SUNDAY JOINT, 8-22-2021: GOING VIRAL IN THE WRONG WAY
Hey All,
Jodi picked up a head cold during a long-delayed family trip to California, and coughed her way through our nightly Scrabble match Sunday before last, but destroyed me nonetheless. “Covid is doing great things for your game, hahaha!” I said.
You can guess the punchline. The next day her Covid test came back positive.
We are all fully vaxxed, so Jodi and her breakthrough case retreated to the basement guest room while Teddy and I stayed upstairs. He gamed and looked at memes. I worked and looked at memes. After dinner we bundled up on the couch and watched vintage Survivor. Every hour or so we’d text Jodi to see how she was doing. As a formality, Teddy and I went out and got tested. “But the odds of another breakthrough case in a family of three are pretty much nil, hahaha!” I told him, and why do I keep saying shit like that?
Teddy’s test was positive. Mine was negative. I packed a bag and drove to my buddy’s cabin on the coast near Westport, and here I remain, seven days later—I was going to say “negative in every sense of the word,” and given how the news headlines this past week dogpiled onto my own lonely sad-sack-in-the-woods predicament, that would not be an overly-glib remark.
But no, the silver linings are sticking to me like packing tape.
Teddy is symptom-free.
Jodi remains low-energy and has lost her sense of smell, but is improving daily.
Also, I went surfing. For four days in a row, actually, obeying an ancient run-from-your-problems instinct that has propelled me to the ocean for 50-something years now. My skill set is withered and mottled but sitting out there, staring holes into the middle distance to conjure a wave to ride, I am never not hopeful—in 2021 just as I was in 1969.
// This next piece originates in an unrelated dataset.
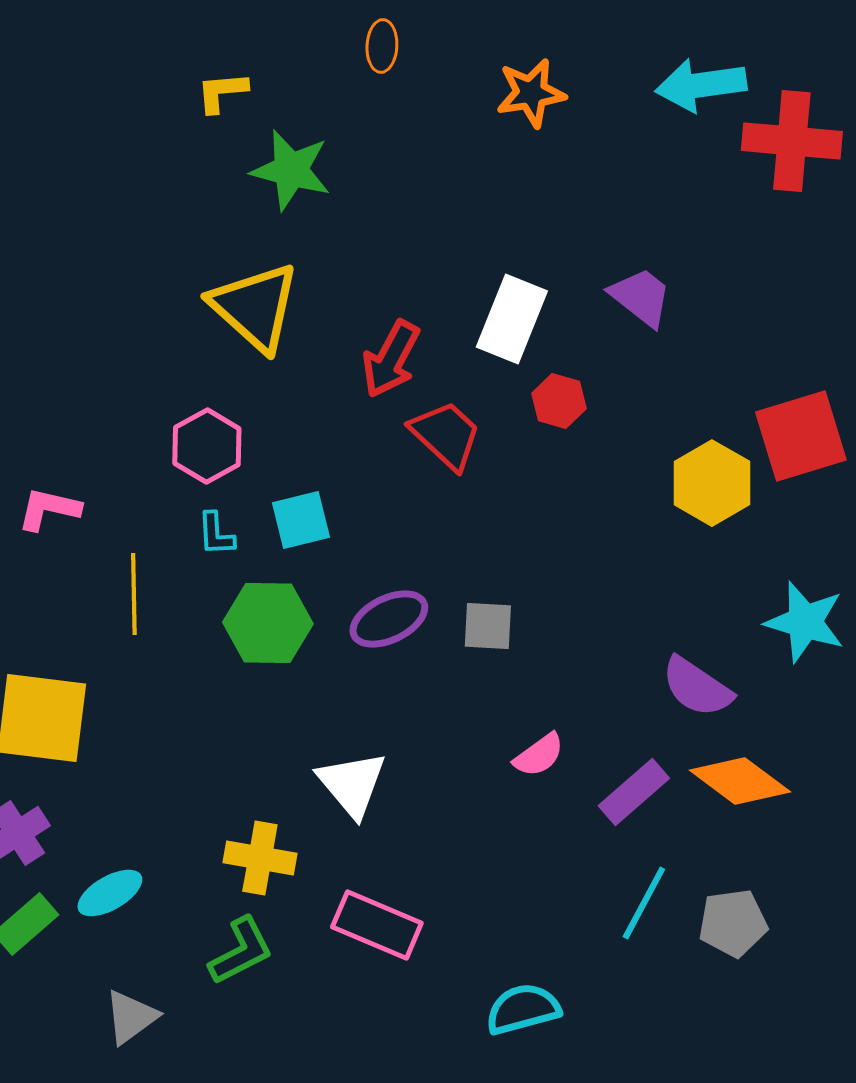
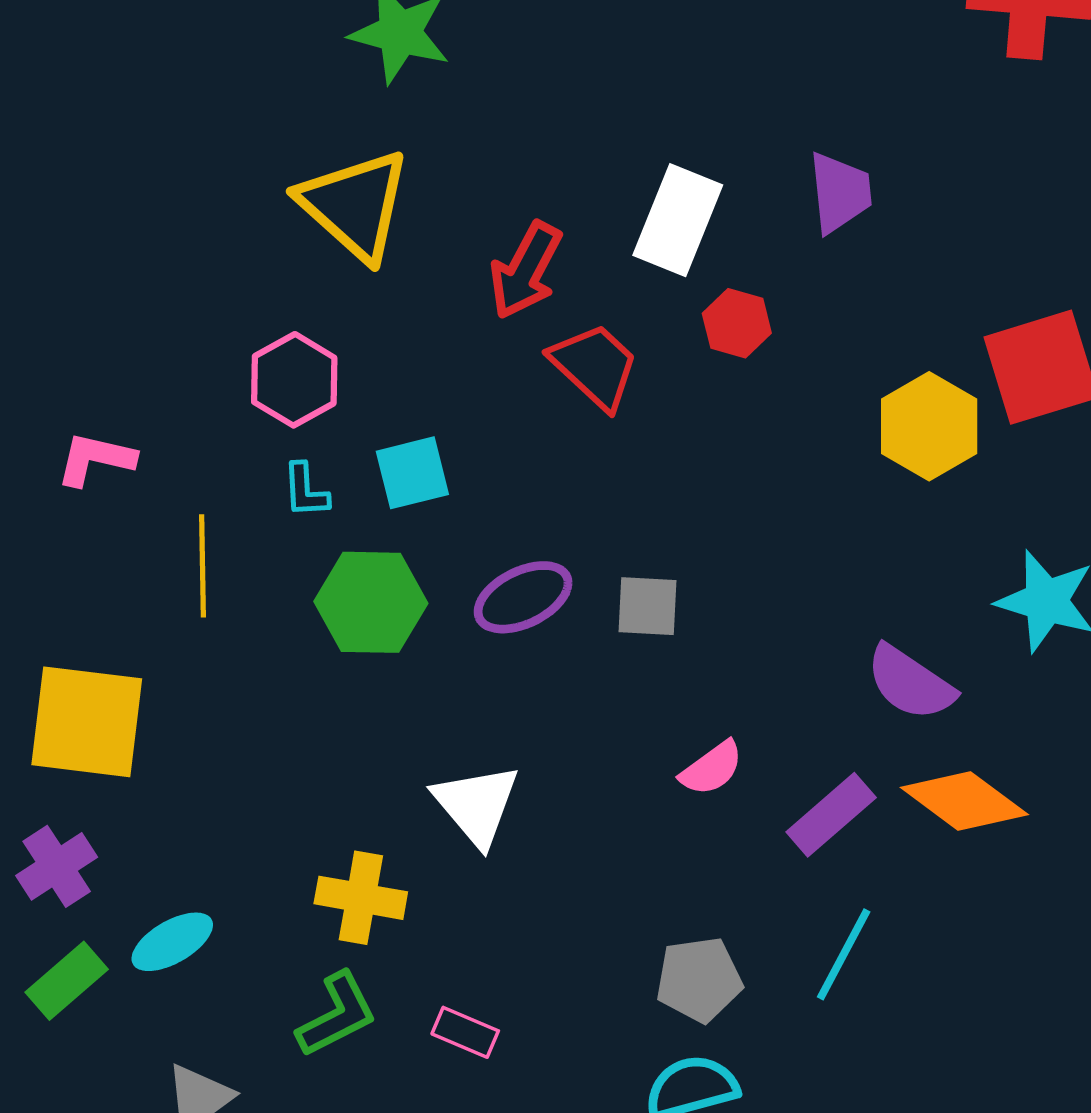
purple trapezoid: (641, 297) -> (840, 192), turned 46
gray pentagon: (733, 923) -> (699, 980), moved
pink rectangle: (377, 925) -> (465, 1032), moved, size x0.6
Finally, I was buoyed this week by the EOS workload, which included building a page on cheerful Cornish senior surfer and nonconformist Gwyn Haslock (that’s her, above, two years ago in Newquay, upstaging Rory Russell), and also finally getting around to posting “Black Sea Blues,” my favorite piece of surf writing by William Finnegan. Read the whole thing here, and know that the rest of the essay is as good as this opening paragraph.
I could have been the first man to surf the Black Sea. I got off a bus in a coastal village somewhere in northern Turkey, and there it was: brown and misty and full of mediocre, blown-out waves, dribbling in from the general direction of Odessa. This was 1970. I was a hippie surf punk from California dialed into the world surf underground (if not much else), and was therefore fairly certain that the Black Sea hadn’t been surfed. I didn’t have a board, but I figured I’d find something to ride. The beach was deserted, but I saw in the distance a couple of decrepit cafés at the edge of the sand. One of them probably had an old German paddleboard lying around. The water would feel good. I’d have something cool to claim. Instead, I turned and trudged inland through hot, scrubby dunes, got to the middle of nowhere, and had a little nervous breakdown.
My work-high continued as some of you, after last week’s Fred Hemmings Joint, wrote in with your thoughts and stories. The gossipy off-the-record bits are always especially appreciated, and my favorite was an anecdote about how another former world champ, after a recent friendly dinner with Hemmings, dropped his smile immediately after they parted. I won’t say his name here, but the vicious comments he aimed at Hemmings were something that would have come naturally to him in his younger days.
“Hahaha, the world is falling apart but EOS is always here to cheer me up and get me through bad times,” I said to myself.
At which point I opened an email from Mark Augias, my EOS partner and developer, the man who keeps the whole show up and running, the Phineas to my Ferb, responsible for talking me off three or four ledges a month . . . telling me he’s got Covid.
I turned and trudged inland and had a little nervous breakdown.